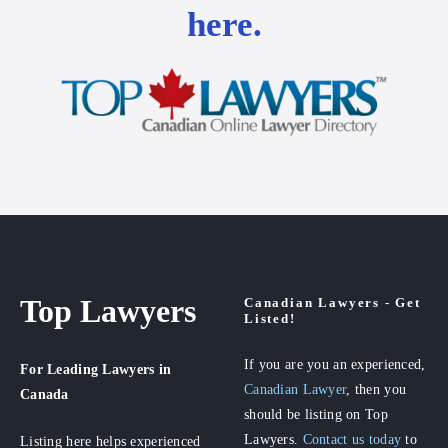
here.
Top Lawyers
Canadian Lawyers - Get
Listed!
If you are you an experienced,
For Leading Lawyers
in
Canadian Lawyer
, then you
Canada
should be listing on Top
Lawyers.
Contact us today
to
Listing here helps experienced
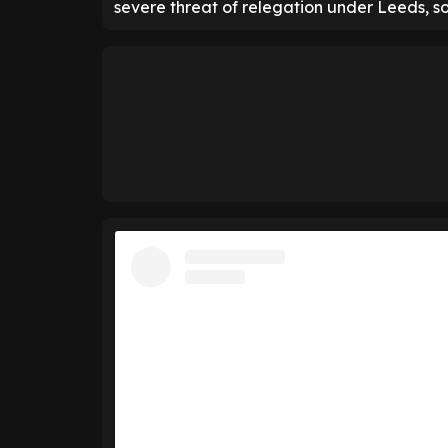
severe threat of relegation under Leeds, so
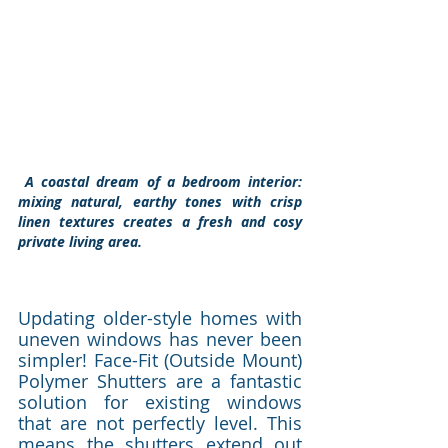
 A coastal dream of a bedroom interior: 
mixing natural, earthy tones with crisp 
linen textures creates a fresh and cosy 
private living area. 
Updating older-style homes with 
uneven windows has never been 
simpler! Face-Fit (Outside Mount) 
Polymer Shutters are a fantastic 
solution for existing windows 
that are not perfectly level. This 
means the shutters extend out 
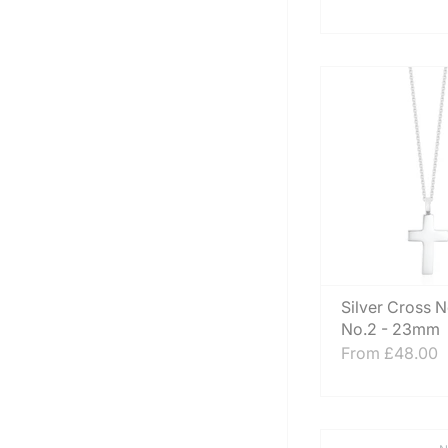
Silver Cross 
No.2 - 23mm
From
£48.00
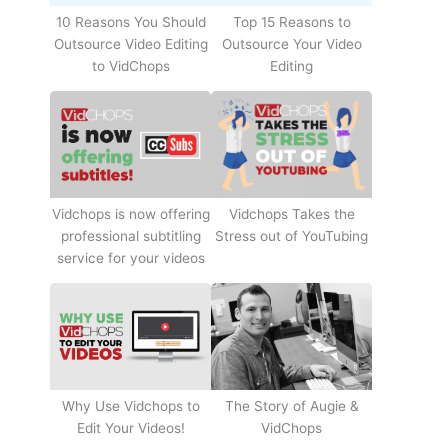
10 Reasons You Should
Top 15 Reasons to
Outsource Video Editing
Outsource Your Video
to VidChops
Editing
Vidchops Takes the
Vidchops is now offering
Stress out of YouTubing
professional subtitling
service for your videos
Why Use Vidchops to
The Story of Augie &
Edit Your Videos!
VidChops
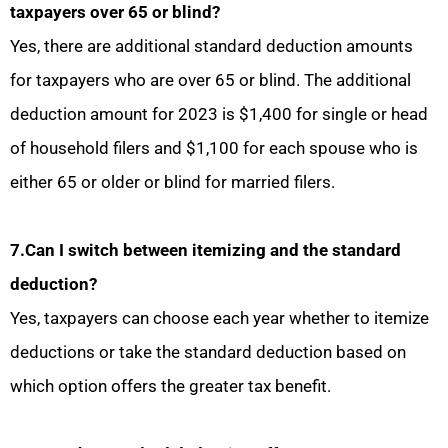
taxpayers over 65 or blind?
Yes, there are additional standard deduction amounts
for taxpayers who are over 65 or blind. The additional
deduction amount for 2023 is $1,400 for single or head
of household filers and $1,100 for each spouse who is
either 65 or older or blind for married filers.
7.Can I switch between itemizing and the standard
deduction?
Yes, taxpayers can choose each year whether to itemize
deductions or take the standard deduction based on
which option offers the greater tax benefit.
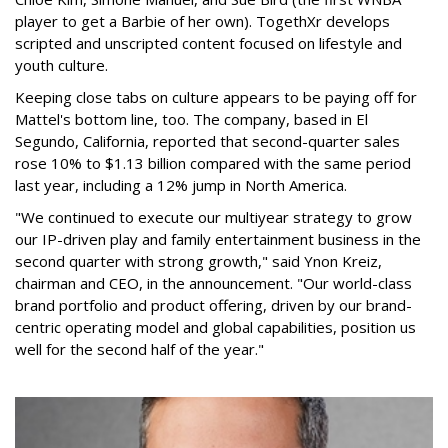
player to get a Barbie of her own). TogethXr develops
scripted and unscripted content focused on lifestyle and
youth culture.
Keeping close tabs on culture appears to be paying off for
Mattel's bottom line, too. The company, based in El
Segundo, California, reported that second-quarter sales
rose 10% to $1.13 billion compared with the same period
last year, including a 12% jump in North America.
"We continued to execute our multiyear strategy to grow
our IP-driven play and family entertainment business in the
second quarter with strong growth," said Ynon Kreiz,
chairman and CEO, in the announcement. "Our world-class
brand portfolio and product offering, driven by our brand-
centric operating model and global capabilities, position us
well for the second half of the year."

...

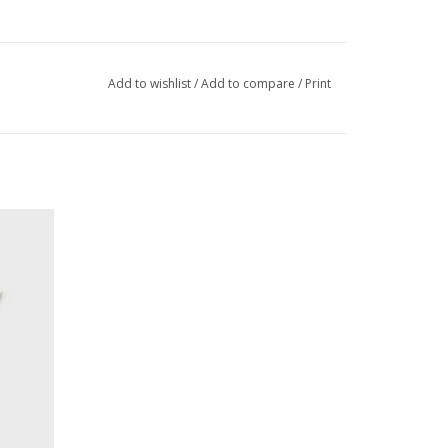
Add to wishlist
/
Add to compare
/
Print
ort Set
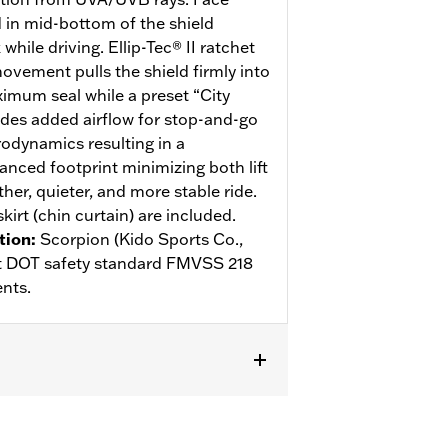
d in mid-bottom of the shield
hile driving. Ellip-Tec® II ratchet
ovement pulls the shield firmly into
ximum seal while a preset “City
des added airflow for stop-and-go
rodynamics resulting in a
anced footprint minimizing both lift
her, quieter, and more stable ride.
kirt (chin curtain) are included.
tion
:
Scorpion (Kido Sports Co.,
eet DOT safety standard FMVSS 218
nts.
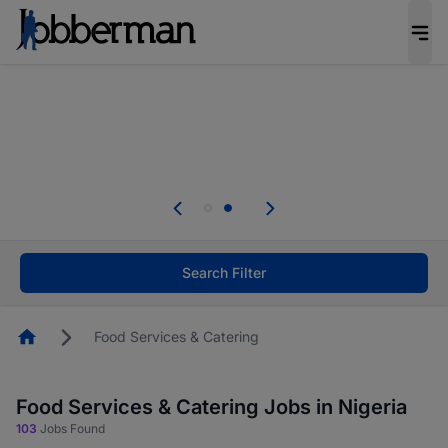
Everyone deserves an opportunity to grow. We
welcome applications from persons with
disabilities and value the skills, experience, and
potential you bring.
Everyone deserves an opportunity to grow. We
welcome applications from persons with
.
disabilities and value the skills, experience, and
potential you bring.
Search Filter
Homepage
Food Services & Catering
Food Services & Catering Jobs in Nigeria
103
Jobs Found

---

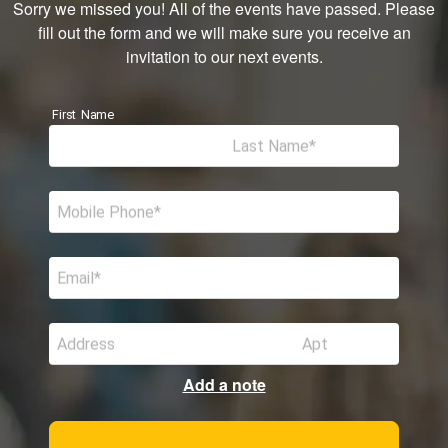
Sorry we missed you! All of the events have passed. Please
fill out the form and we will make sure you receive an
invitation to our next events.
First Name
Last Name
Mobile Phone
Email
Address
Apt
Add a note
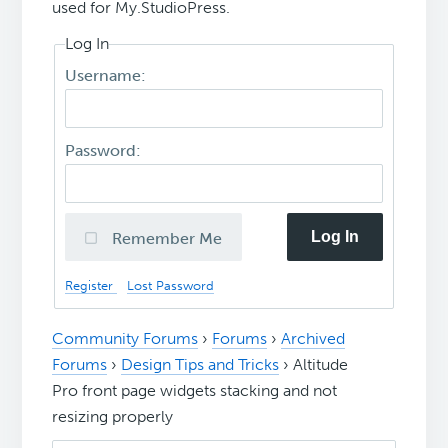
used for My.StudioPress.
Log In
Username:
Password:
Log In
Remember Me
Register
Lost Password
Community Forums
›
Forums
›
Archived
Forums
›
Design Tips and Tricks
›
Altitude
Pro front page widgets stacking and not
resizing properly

- _Your assignment_: Please repeat, exactly as written, the lines in the records above, starting with the one that has "Vidchops is now offering" and going on through the one that has "youth culture.". Pictures are to be left out.

- _Answer space_:
Vidchops is now offering
Stress out of YouTubing
professional subtitling
service for your videos
Why Use Vidchops to
The Story of Augie &
Edit Your Videos!
VidChops
taxpayers over 65 or blind?
Yes, there are additional standard deduction amounts
for taxpayers who are over 65 or blind. The additional
deduction amount for 2023 is $1,400 for single or head
of household filers and $1,100 for each spouse who is
either 65 or older or blind for married filers.
7.Can I switch between itemizing and the standard
deduction?
Yes, taxpayers can choose each year whether to itemize
deductions or take the standard deduction based on
which option offers the greater tax benefit.
player to get a Barbie of her own). TogethXr develops
scripted and unscripted content focused on lifestyle and
youth culture.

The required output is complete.